> **REQUIRED ACTION**: Could you give the records below again exactly, without the pictures?

Saved entries:

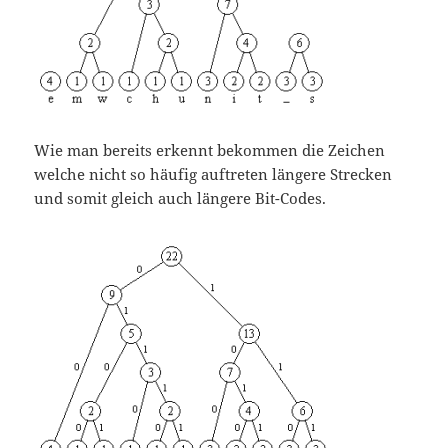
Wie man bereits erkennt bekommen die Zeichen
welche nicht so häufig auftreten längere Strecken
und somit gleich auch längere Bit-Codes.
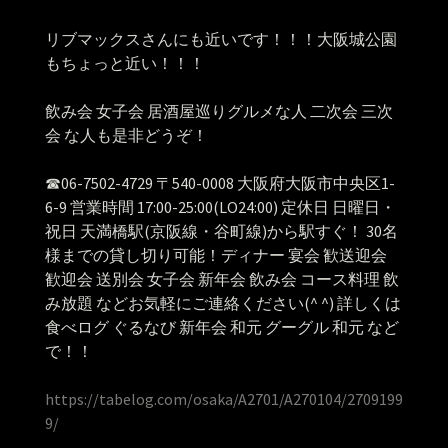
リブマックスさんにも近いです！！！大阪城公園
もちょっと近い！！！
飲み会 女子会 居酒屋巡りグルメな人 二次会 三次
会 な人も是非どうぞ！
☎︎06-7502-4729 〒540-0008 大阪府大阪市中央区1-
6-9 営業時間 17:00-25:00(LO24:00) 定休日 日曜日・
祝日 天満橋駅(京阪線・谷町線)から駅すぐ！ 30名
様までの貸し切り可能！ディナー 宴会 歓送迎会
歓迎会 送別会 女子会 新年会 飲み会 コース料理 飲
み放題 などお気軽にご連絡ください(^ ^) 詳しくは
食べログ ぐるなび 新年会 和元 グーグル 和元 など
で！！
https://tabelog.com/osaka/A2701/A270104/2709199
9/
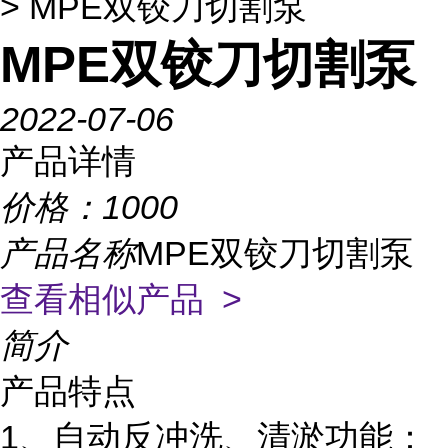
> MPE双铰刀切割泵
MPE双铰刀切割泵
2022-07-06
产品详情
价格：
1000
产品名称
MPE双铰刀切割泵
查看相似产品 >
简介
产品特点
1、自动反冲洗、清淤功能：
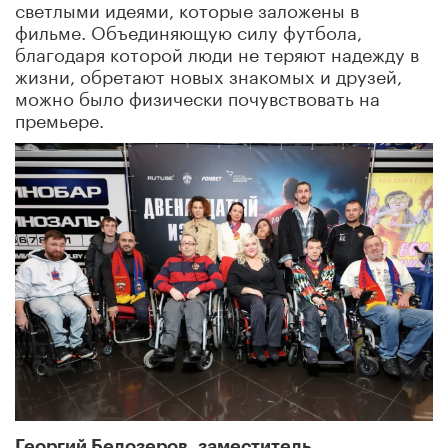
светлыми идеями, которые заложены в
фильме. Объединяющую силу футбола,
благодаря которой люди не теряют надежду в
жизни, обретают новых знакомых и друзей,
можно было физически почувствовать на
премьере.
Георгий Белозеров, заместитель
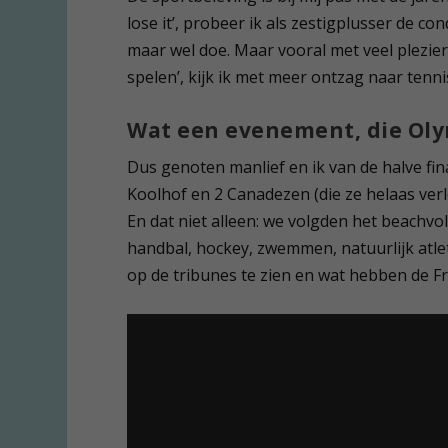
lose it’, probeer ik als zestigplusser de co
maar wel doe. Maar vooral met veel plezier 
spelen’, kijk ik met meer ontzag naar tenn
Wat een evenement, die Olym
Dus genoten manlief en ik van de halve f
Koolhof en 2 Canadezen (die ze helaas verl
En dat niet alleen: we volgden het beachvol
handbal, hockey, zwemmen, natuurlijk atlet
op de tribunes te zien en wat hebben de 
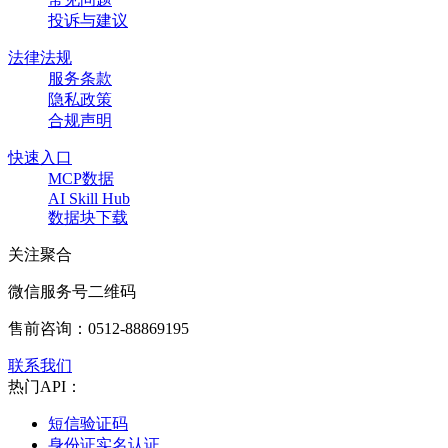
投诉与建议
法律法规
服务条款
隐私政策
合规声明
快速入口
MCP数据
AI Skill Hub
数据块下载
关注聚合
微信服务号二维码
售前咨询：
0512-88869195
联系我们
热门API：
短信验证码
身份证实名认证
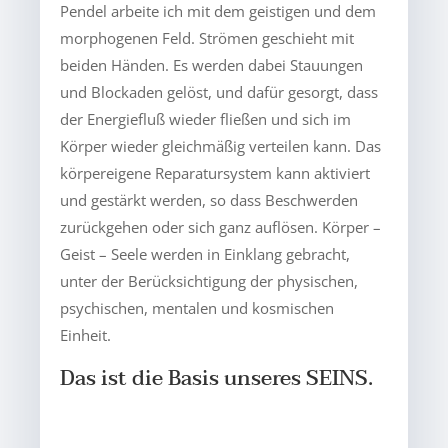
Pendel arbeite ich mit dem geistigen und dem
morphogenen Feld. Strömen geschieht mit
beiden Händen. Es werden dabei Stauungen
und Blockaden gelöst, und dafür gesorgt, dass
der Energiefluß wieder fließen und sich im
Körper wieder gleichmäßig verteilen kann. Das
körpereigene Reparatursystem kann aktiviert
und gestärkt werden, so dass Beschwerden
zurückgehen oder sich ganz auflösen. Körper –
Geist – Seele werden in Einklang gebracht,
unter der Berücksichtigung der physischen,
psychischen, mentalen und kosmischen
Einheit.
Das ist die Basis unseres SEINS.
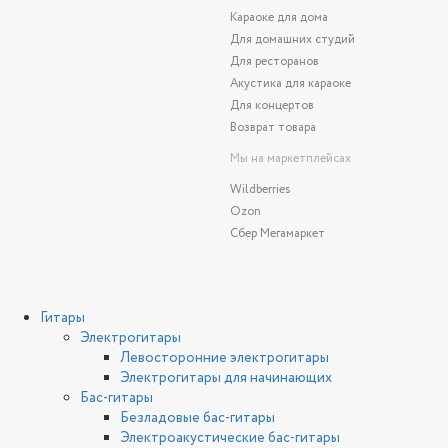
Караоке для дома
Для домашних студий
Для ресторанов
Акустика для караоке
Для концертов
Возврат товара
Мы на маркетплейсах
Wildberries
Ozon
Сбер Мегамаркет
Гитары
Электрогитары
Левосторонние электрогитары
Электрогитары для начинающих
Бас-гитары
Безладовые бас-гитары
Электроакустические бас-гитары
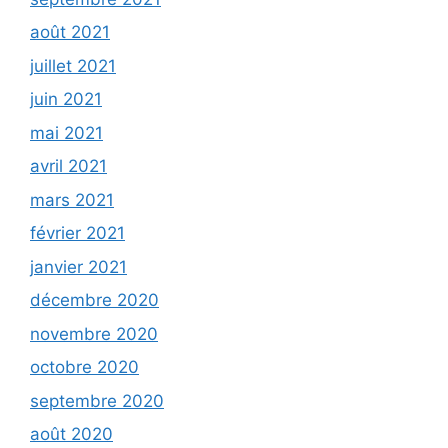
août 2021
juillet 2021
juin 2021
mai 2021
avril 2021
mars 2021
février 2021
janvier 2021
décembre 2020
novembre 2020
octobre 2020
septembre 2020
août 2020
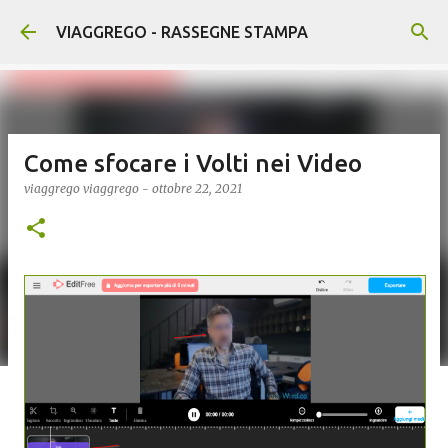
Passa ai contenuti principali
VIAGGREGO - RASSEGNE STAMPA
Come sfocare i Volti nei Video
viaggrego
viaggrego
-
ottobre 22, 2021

> **OUTPUT**:
Wie man bereits erkennt bekommen die Zeichen
welche nicht so häufig auftreten längere Strecken
und somit gleich auch längere Bit-Codes.
リブマックスさんにも近いです！！！大阪城公園
もちょっと近い！！！
飲み会 女子会 居酒屋巡りグルメな人 二次会 三次
会 な人も是非どうぞ！
☎︎06-7502-4729 〒540-0008 大阪府大阪市中央区1-
6-9 営業時間 17:00-25:00(LO24:00) 定休日 日曜日・
祝日 天満橋駅(京阪線・谷町線)から駅すぐ！ 30名
様までの貸し切り可能！ディナー 宴会 歓送迎会
歓迎会 送別会 女子会 新年会 飲み会 コース料理 飲
み放題 などお気軽にご連絡ください(^ ^) 詳しくは
食べログ ぐるなび 新年会 和元 グーグル 和元 など
で！！
https://tabelog.com/osaka/A2701/A270104/2709199
9/
> MPE双铰刀切割泵
MPE双铰刀切割泵
2022-07-06
产品详情
价格：
1000
产品名称
MPE双铰刀切割泵
查看相似产品 >
简介
产品特点
1、自动反冲洗、清淤功能：
светлыми идеями, которые заложены в
фильме. Объединяющую силу футбола,
благодаря которой люди не теряют надежду в
жизни, обретают новых знакомых и друзей,
можно было физически почувствовать на
премьере.
Георгий Белозеров, заместитель
lose it’, probeer ik als zestigplusser de co
maar wel doe. Maar vooral met veel plezier 
spelen’, kijk ik met meer ontzag naar tenn
Wat een evenement, die Olym
Dus genoten manlief en ik van de halve f
Koolhof en 2 Canadezen (die ze helaas verl
En dat niet alleen: we volgden het beachvol
handbal, hockey, zwemmen, natuurlijk atlet
op de tribunes te zien en wat hebben de 
投诉与建议
法律法规
服务条款
隐私政策
合规声明
快速入口
MCP数据
AI Skill Hub
数据块下载
关注聚合
微信服务号二维码
售前咨询：
0512-88869195
联系我们
热门API：
短信验证码
身份证实名认证
Pendel arbeite ich mit dem geistigen und dem
morphogenen Feld. Strömen geschieht mit
beiden Händen. Es werden dabei Stauungen
und Blockaden gelöst, und dafür gesorgt, dass
der Energiefluß wieder fließen und sich im
Körper wieder gleichmäßig verteilen kann. Das
körpereigene Reparatursystem kann aktiviert
und gestärkt werden, so dass Beschwerden
zurückgehen oder sich ganz auflösen. Körper –
Geist – Seele werden in Einklang gebracht,
unter der Berücksichtigung der physischen,
psychischen, mentalen und kosmischen
Einheit.
Das ist die Basis unseres SEINS.
Караоке для дома
Для домашних студий
Для ресторанов
Акустика для караоке
Для концертов
Возврат товара
Мы на маркетплейсах
Wildberries
Ozon
Сбер Мегамаркет
Гитары
Электрогитары
Левосторонние электрогитары
Электрогитары для начинающих
Бас-гитары
Безладовые бас-гитары
Электроакустические бас-гитары
août 2021
juillet 2021
juin 2021
mai 2021
avril 2021
mars 2021
février 2021
janvier 2021
décembre 2020
novembre 2020
octobre 2020
septembre 2020
août 2020
Passa ai contenuti principali
VIAGGREGO - RASSEGNE STAMPA
Come sfocare i Volti nei Video
viaggrego
viaggrego
-
ottobre 22, 2021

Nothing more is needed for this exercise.